Wherein the method further comprises:

determining a confidence level of filling the first field based on the data representation based on a probability indicated in the language extraction model; and

displaying the confidence level in proximity to the second option.

8. The method of any one of claims 1-7, further comprising:

identifying a human excerpt responsible for excerpting patient data of a set of patients into a data record of the set of patients;

determining an incomplete subset of snippets of the set of patients;

determining a first percentage representing a ratio between the subset of the set of patients and the set of patients; and

displaying the first percentage of the snippet and identifying information for the snippet in a second interface as part of a progress report for the snippet.

9. The method of claim 8, further comprising:

determining a second percentage of completion of excerpts of the data records for each of the subsets of the set of patients; and

displaying information related to the second percentage in the second interface as part of the progress report.

10. The method of claim 9, further comprising:

determining a time to predicted completion of manual population of remaining unfilled fields of the data record for each of the subsets of the set of patients; and

displaying the predicted time to completion as part of the progress report.

11. The method of any one of claims 1-10, wherein the fields of the data record of the patient include tumor information and a care history;

wherein the medical application comprises a quality of care assessment tool; and is

Wherein the populated data records enable the care quality assessment tool to determine a quality of care given to the patient based on (1) the care history and the oncology information included in the populated data records and (2) a care quality metric definition.

12. The method of any one of claims 1-11, wherein the data elements of the data record of the patient include patient descriptive information and tumor descriptive information;

wherein the medical application comprises a medical research tool; and is

Wherein the populated data record enables the medical research tool to determine a correlation between descriptive information of the patient and descriptive information of the tumor included in the populated data record.

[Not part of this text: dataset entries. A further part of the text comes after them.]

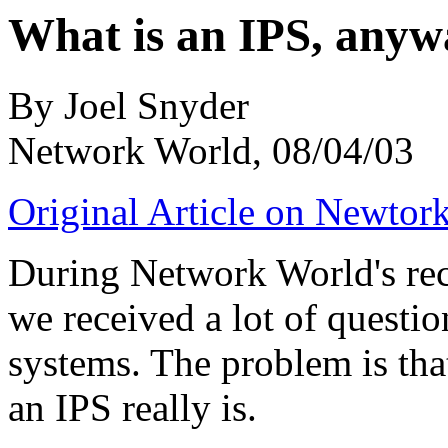
What is an IPS, any
By Joel Snyder
Network World, 08/04/03
Original Article on Newtor
During Network World's rec
we received a lot of questi
systems. The problem is that
an IPS really is.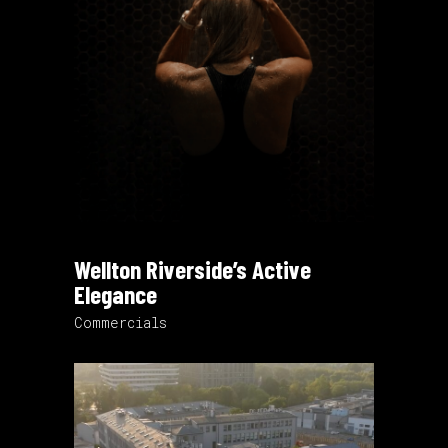
Wellton Riverside’s Active
Elegance
Commercials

13. The method of any one of claims 1-12, wherein the populated data records enable reporting to regional and/or national data records of a patient.

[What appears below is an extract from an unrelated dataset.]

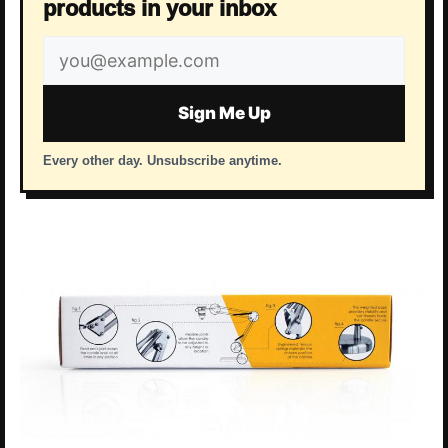
products in your inbox
Email
address
Sign Me Up
Every other day. Unsubscribe anytime.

14. The method of any one of claims 1-13, wherein the patient data is received from one or more sources, the one or more sources including at least one of: EMR (electronic medical records) systems, PACS (picture archiving and communication systems), Digital Pathology (DP) systems, LIS (laboratory information system), RIS (radiology information system), patient reports, wearable devices, or social media websites.

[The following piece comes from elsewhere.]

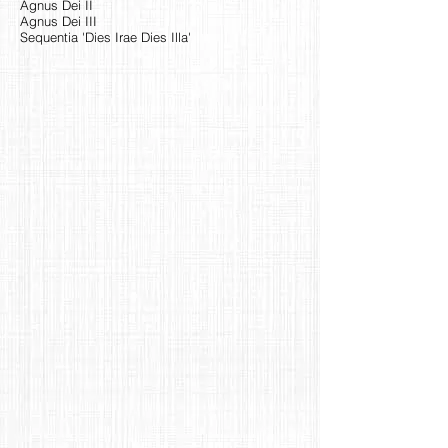
Agnus Dei II
Agnus Dei III
Sequentia 'Dies Irae Dies Illa'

15. A computer product comprising a computer readable medium storing a plurality of instructions for controlling a computer system to perform the operations of any of the above methods.

16. A system, comprising:

the computer product of claim 14; and

one or more processors to execute instructions stored on the computer-readable medium.

17. A system comprising means for performing any of the above methods.

18. A system configured to perform any of the above methods.

19. A system comprising modules to perform the steps of any of the above methods, respectively.